Third Place goes to Nikon Ambassador and National Geographic photojournalist Ami Vitale for her project It Takes a Village to Raise a Rhino. Vitale’s images artfully capture the collaborative effort of three rival ethnic groups, the Samburu, Borana, and Rendille to develop innovative conservation initiatives in northern Kenya. Thanks to the tireless community efforts, including peace talks with neighbors, strict grazing management, expanded habitat for the critically endangered black rhino and anti-poaching efforts, Sera Community Conservancy is now home to its own small herd (reestablished from existing herds in nearby national parks). Vitale is also working to document and support the local conservationists in their ongoing work. To that end, she is developing art installations for local, northern Kenyan schools to educate and inspire others about this important work, which will hopefully serve as a model of conservation.
Honorable Mentions for the 2016 Imagely Fund competition include:
Julia Gunther, Proud Women of Africa: Sex For Fish (images, Proud Women of Africa: Maternity Ward); Massimo Branca, Inside Outside Under Bucharest; Arati Rao, Survival on the Brink of Brine; Brendan Hoffman, Brotherland: War in Ukraine; Kai Loffelbein, Ctrl-X, a topography of e-waste; Harsha Vadlamani, Dushkaal: Drought and Agrarian Crisis in Marathwada, India; Terray Sylvester, After the Flood: Native American housing needs on a dammed Columbia River Project; Brennan O'Connor, Drugs, Poverty & Conflict; M Yousuf Tushar, Live in Stone; Solmaz Daryani, The eyes of earth; and Giles Clark, Toxic Trespass.
As always, the Imagely team and the judges were humbled by the incredible talent of the applicants and the impactful projects submitted for the 2016 Fund.
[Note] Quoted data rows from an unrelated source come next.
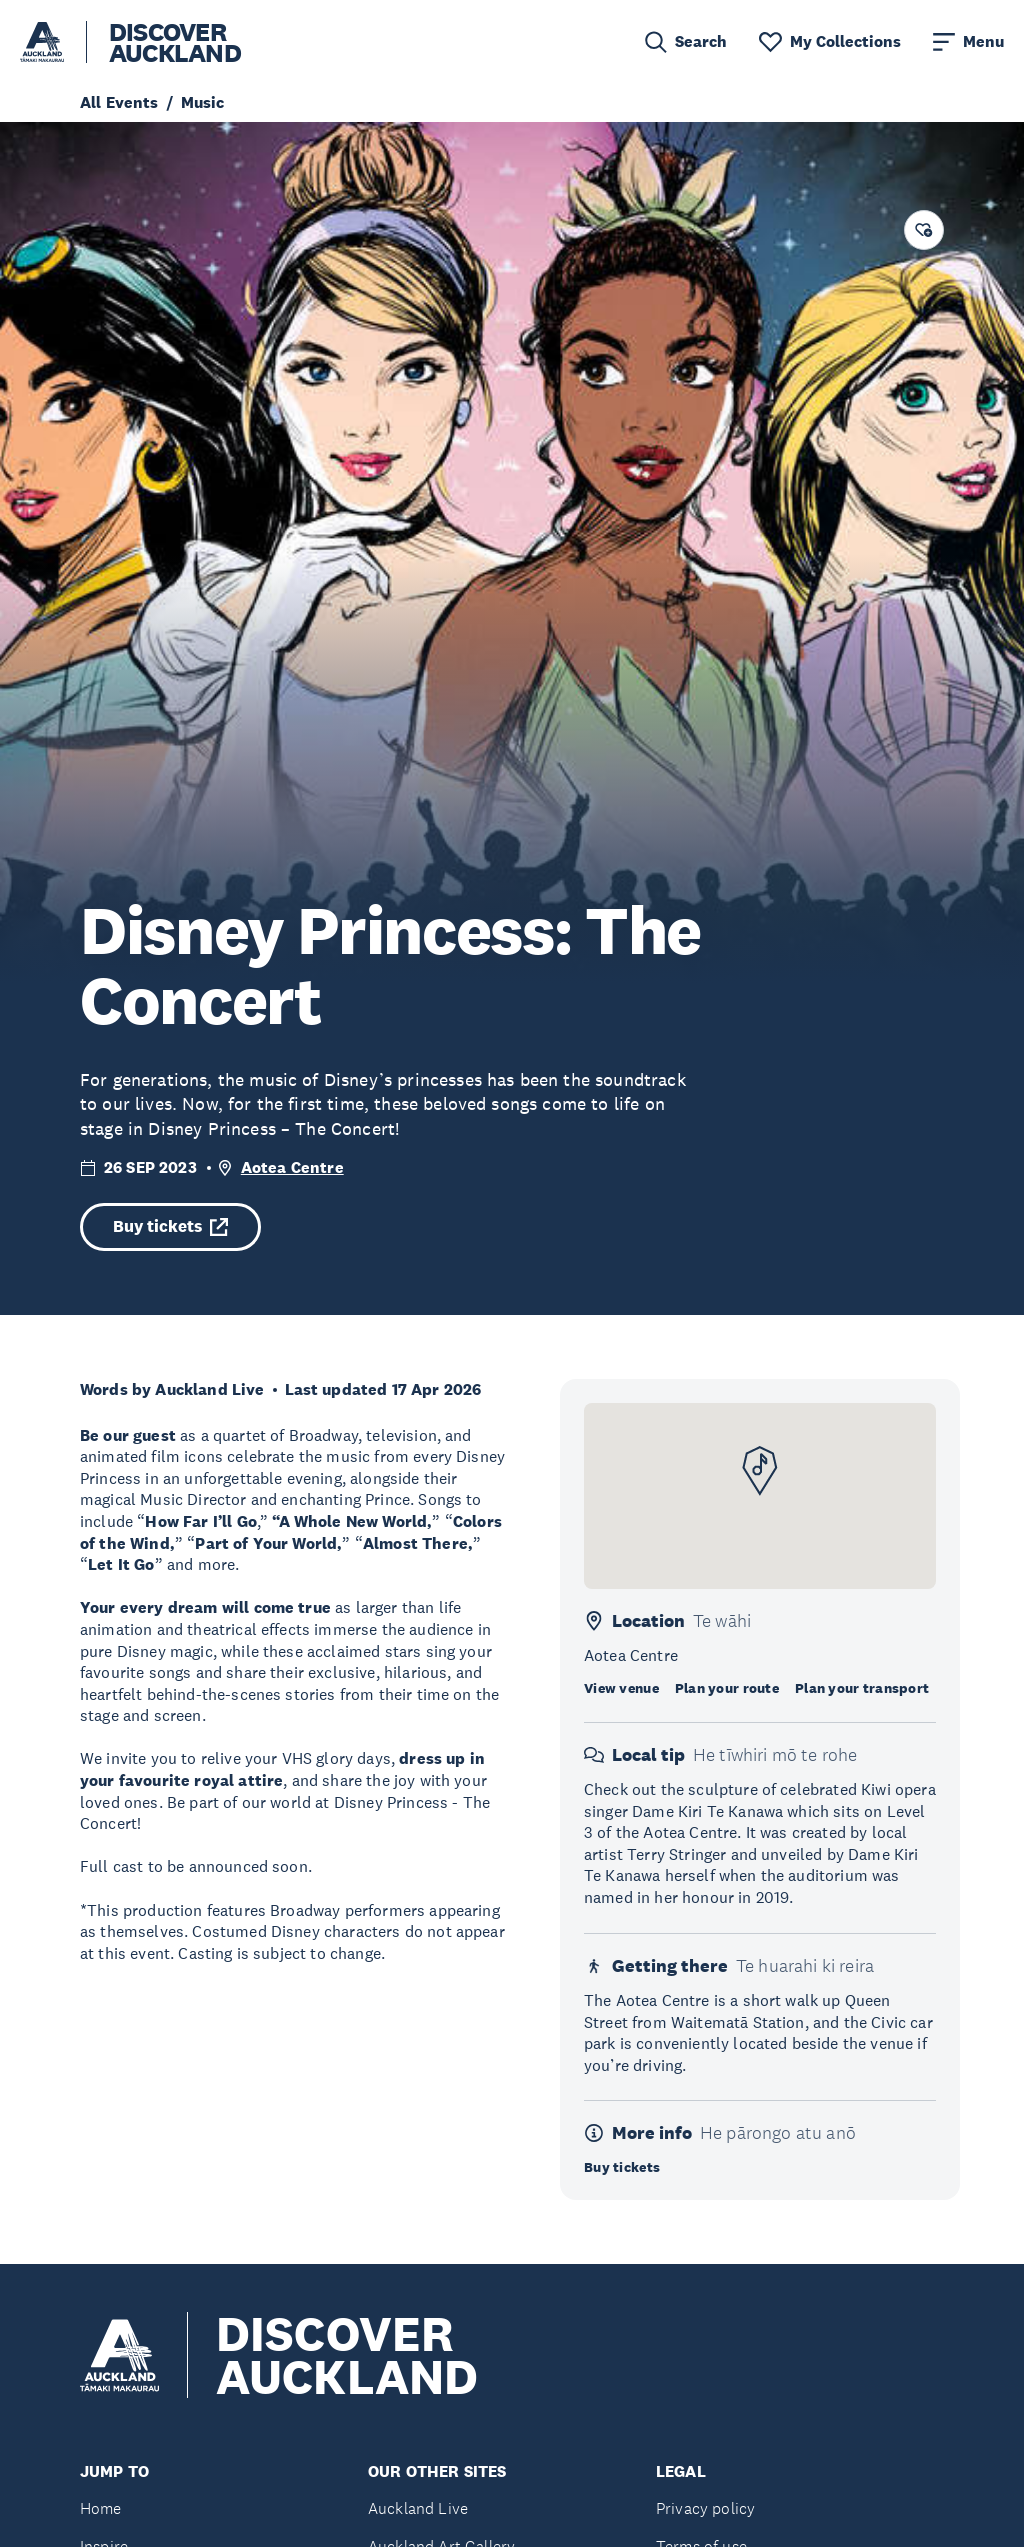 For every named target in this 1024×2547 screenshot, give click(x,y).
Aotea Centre (292, 1167)
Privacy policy (705, 2508)
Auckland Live (418, 2508)
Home (101, 2508)
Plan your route (727, 1688)
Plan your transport (862, 1688)
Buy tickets (170, 1226)
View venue (621, 1688)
To all of the applicants, thank you for sharing your work. “The Imagely Fund is really a highlight for us,” says Erick Danzer, Founder and CEO. “It is very inspiring to see the incredible work of so many photographers around the world. We hope that our grant serves as a small reminder of the important job that environmental and humanitarian photographers have in covering the myriad stories that the world needs to see and hear.”
Judged by a prestigious panel of some of the world’s best-known environmental, humanitarian, and cultural photographers, the 2016 Imagely Fund jurors included: Jim Brandenburg, Steve Winter, and Art Wolfe who generously offered their time and expertise to this project.
Formerly known as the Photocrati Fund, the 2016 Imagely Fund grant cycle represents the fifth offering of the fellowship – that’s $25,000 towards amazing environmental and humanitarian projects so far.
Imagely is a leading provider of WordPress products and services for photographers. Imagely proudly sponsors the Imagely Fund – a $5,000 grant to photographers working on important environmental and humanitarian projects.